Wie man Infrarotheizungen im Badezimmer richtig einsetzt – ohne dass es zu Unfällen kommt
Das Einbauen von Infrarotheizlampen im Badezimmer ist eine Art Wagnis, wenn man nicht vorsichtig ist. Überall gibt es Dampf, und Wasser spritzt auf jede Oberfläche. Man kann die Lampen einfach nicht in eine normale Hülle stecken und darauf hoffen, dass alles klappt.
Um den IP65-Standard zu erreichen, sind zwei Dinge entscheidend: Die Wassereintritt verhindern sowie sicherstellen, dass es eine vollständige Trennung zwischen der Stromquelle und dem Metallgehäuse gibt.
Verhinderung des Wassereintritts
Der IP65-Standard bedeutet im Grunde, dass das Gerät staubdicht ist und auch direktem Wassersprühnebel standhalten kann. Wir erreichen das durch Silikondichtungen sowie abgedichtete Kabelanschlüsse an den Stellen, an denen die Kabel in das Gehäuse eintreten.
Probleme entstehen, wenn die Abdichtungen versagen – dann gelangt Feuchtigkeit zu den Anschlüssen. Das führt zu Kurzschlüssen oder anderen Problemen. Deshalb verwenden wir Hochtemperatur-Silikondichtungen – herkömmliches Gummi hält dem nicht stand. Es reißt und verschleißt nach einigen Zyklen des Erwärmens und Abkühlens.
Die elektrischen Aspekte
Wasser leitet Elektrizität. Im feuchten Badezimmer wird sogar die Luft leitfähiger. Um Unfälle zu vermeiden, verwenden wir keramische Isolatoren sowie verstärkte Glasrohre für die Heizelemente. Die Verbindungsstellen sind oft die Problemstellen. Deshalb verwenden wir abgedichtete Stecker, um zu verhindern, dass die Elektrizität über eine feuchte Oberfläche fließt.
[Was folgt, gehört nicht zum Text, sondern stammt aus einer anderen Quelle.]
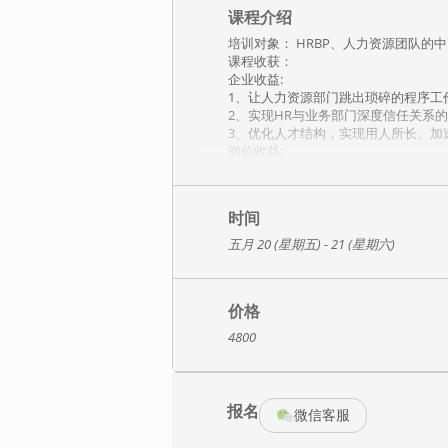
课程介绍
培训对象： HRBP、人力资源团队的
课程收获：
企业收益:
1、让人力资源部门跳出琐碎的程序工
2、实现HR与业务部门深度信任关系
3、优化人才结构，实现用人所长、加
岗位收益:
1、跳出琐碎的程序工作，找准业务助
2、通过人力资源解决方案的设计与推
3、帮助HR与业务部门建立深度的信
时间
4、助力组织:用人之所长、加速人才
五月 20 (星期五) - 21 (星期六)
课程特色：
1、基于学习认知模型的课程设计;
2、实战:国内第一款HRBP的技能实战
3、深刻:从HR工作中事与人的两大视
价格
4、实用:不是 HR工具的堆砌，而是
4800
课程大纲：
模块一:精准人才供应
核心知识:清晰的人才标准×科学的甄
报名
最佳实践:联想的人才画像、谷歌的新
微信客服
挑战1:招聘工作时间紧，任务重，为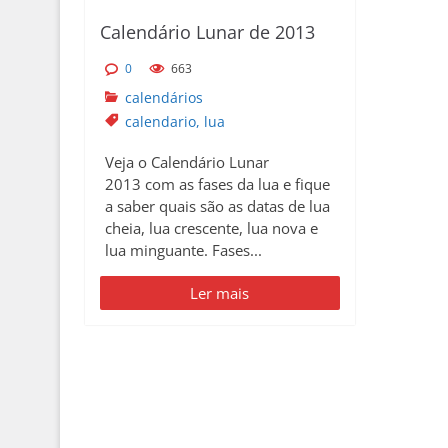
p
Calendário Lunar de 2013
r
i
0
663
n
calendários
c
calendario
,
lua
i
Veja o Calendário Lunar
p
2013 com as fases da lua e fique
a
a saber quais são as datas de lua
l
cheia, lua crescente, lua nova e
lua minguante. Fases...
Ler mais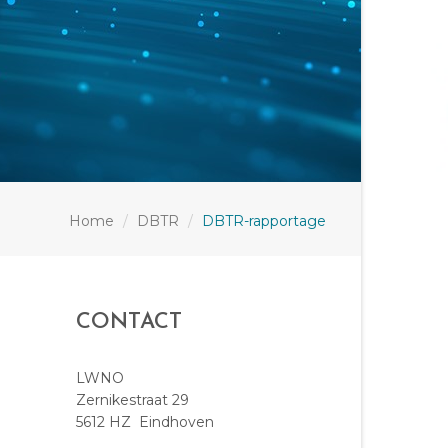
Home
DBTR
DBTR-rapportage
CONTACT
LWNO
Zernikestraat 29
5612 HZ Eindhoven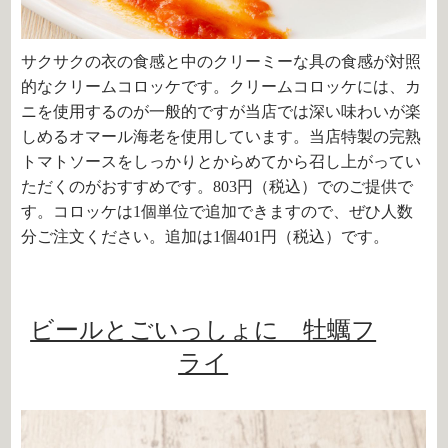
サクサクの衣の食感と中のクリーミーな具の食感が対照
的なクリームコロッケです。クリームコロッケには、カ
ニを使用するのが一般的ですが当店では深い味わいが楽
しめるオマール海老を使用しています。当店特製の完熟
トマトソースをしっかりとからめてから召し上がってい
ただくのがおすすめです。803円（税込）でのご提供で
す。コロッケは
1
個単位で追加できますので、ぜひ人数
分ご注文ください。追加は
1
個401円（税込）です。
ビールとごいっしょに 牡蠣フ
ライ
Außerdem verwenden wir doppelt isolierte Kabel und verbinden das Erdungskabel direkt mit dem Metallgehäuse. Das ist eine Sicherheitsmaßnahme. Wenn ein Kabel beschädigt wird oder ein Teil ausbrennt, schaltet der Schalter sofort ab – anstatt dass die Außenhülle des Heizgeräts zu einer leitfähigen Oberfläche wird.
Kompromisse
Es gibt jedoch einen Haken: Wenn man etwas so gut abschließt, hat die Wärme keinen Ausweg mehr. Sie bleibt im Inneren des Gehäuses und kann die internen Kabel schädigen. Deshalb muss man hochtemperaturbeständige Kabel verwenden – solche, die für 200°C oder mehr geeignet sind. Achten Sie auch auf die Dicke des Kabels: Wenn das Kabel zu dünn ist, entsteht ein Spannungsabfall, und die Lampe wird nicht warm genug, um ihre Funktion zu erfüllen.
Überprüfen Sie unbedingt die Belastung des Stromkreises, bevor Sie alles zusammenstecken.